**The data**

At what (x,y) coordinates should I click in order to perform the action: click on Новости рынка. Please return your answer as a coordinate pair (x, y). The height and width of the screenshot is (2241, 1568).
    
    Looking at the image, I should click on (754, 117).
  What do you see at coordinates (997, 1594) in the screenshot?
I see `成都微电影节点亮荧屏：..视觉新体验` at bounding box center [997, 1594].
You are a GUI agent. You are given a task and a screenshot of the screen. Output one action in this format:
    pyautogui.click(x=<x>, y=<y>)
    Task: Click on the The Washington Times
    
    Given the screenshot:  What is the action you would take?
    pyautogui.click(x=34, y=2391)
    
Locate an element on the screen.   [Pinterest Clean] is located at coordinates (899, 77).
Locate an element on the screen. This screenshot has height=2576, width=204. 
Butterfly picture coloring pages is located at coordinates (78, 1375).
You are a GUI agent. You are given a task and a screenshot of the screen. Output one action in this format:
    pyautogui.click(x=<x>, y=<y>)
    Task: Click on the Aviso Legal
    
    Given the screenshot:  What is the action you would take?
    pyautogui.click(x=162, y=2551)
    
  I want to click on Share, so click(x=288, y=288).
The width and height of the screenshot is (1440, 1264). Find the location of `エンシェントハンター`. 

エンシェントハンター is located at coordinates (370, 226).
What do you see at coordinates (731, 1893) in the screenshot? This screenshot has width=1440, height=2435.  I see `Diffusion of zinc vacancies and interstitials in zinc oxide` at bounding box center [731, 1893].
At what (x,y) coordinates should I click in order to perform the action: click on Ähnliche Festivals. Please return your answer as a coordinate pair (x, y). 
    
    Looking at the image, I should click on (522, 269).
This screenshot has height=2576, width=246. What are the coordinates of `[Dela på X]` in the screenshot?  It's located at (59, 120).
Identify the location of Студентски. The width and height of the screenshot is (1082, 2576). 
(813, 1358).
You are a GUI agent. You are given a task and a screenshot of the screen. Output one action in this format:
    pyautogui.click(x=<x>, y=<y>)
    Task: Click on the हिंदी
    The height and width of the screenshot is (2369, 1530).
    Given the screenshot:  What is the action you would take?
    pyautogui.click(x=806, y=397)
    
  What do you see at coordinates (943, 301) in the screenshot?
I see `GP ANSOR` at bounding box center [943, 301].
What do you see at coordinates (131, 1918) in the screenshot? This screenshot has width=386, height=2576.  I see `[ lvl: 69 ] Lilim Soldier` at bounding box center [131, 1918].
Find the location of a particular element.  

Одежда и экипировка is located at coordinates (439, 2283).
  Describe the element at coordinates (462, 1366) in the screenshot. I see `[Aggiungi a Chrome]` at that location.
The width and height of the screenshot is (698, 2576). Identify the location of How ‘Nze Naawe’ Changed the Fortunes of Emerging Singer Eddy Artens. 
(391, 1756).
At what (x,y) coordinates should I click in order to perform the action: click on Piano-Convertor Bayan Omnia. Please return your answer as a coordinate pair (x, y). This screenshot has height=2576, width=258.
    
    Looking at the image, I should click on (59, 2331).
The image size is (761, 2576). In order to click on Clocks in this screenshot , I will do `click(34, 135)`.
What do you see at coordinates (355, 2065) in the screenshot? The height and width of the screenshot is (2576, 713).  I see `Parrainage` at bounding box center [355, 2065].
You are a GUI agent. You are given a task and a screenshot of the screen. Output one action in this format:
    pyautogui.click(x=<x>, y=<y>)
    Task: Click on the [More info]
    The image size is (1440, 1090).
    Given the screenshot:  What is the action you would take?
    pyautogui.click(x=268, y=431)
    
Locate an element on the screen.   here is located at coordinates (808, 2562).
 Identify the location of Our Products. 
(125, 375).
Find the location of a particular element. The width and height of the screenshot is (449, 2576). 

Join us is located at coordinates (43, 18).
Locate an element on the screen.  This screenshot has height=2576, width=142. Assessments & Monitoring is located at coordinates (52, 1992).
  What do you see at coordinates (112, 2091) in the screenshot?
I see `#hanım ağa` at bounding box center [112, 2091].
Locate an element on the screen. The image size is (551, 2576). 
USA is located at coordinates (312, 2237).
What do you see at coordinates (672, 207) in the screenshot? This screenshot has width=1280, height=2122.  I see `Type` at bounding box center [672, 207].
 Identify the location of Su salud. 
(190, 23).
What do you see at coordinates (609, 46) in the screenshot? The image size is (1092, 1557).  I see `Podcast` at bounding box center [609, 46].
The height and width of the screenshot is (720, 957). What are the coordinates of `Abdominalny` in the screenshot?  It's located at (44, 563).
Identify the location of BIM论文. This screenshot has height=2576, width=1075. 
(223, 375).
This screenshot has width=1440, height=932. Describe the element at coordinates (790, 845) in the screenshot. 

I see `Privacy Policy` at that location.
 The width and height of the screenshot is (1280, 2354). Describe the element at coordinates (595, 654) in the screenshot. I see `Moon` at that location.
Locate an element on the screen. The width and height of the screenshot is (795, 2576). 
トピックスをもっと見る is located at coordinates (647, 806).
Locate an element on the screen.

**Your assignment**
Restate word for word each line of the data from the one with "Identify the location of Su salud." to the last, keeping both ends.

**Response to this task**
 Identify the location of Su salud. 
(190, 23).
What do you see at coordinates (609, 46) in the screenshot? The image size is (1092, 1557).  I see `Podcast` at bounding box center [609, 46].
The height and width of the screenshot is (720, 957). What are the coordinates of `Abdominalny` in the screenshot?  It's located at (44, 563).
Identify the location of BIM论文. This screenshot has height=2576, width=1075. 
(223, 375).
This screenshot has width=1440, height=932. Describe the element at coordinates (790, 845) in the screenshot. 

I see `Privacy Policy` at that location.
 The width and height of the screenshot is (1280, 2354). Describe the element at coordinates (595, 654) in the screenshot. I see `Moon` at that location.
Locate an element on the screen. The width and height of the screenshot is (795, 2576). 
トピックスをもっと見る is located at coordinates (647, 806).
Locate an element on the screen.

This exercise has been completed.